**Exercise description**
Of the records that follow, copy only the lines from the line containing "を継続的に利用するリピーターもいるほどです。" to the line containing "ることが出来るでしょう。", both included, exactly as written.

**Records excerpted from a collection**
---
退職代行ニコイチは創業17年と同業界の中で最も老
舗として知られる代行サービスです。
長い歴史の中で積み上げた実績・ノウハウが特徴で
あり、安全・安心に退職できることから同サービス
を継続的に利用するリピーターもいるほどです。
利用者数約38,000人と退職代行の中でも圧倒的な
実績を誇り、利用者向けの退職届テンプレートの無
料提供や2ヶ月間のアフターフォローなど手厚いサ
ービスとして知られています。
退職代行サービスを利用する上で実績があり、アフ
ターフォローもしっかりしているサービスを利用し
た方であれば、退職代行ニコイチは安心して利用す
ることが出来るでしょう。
---
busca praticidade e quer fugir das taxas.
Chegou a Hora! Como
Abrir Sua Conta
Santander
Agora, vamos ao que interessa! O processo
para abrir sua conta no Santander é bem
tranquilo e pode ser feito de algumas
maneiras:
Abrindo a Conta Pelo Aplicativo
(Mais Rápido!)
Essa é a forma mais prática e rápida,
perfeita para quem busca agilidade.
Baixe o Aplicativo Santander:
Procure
---
**Output for this task**
を継続的に利用するリピーターもいるほどです。
利用者数約38,000人と退職代行の中でも圧倒的な
実績を誇り、利用者向けの退職届テンプレートの無
料提供や2ヶ月間のアフターフォローなど手厚いサ
ービスとして知られています。
退職代行サービスを利用する上で実績があり、アフ
ターフォローもしっかりしているサービスを利用し
た方であれば、退職代行ニコイチは安心して利用す
ることが出来るでしょう。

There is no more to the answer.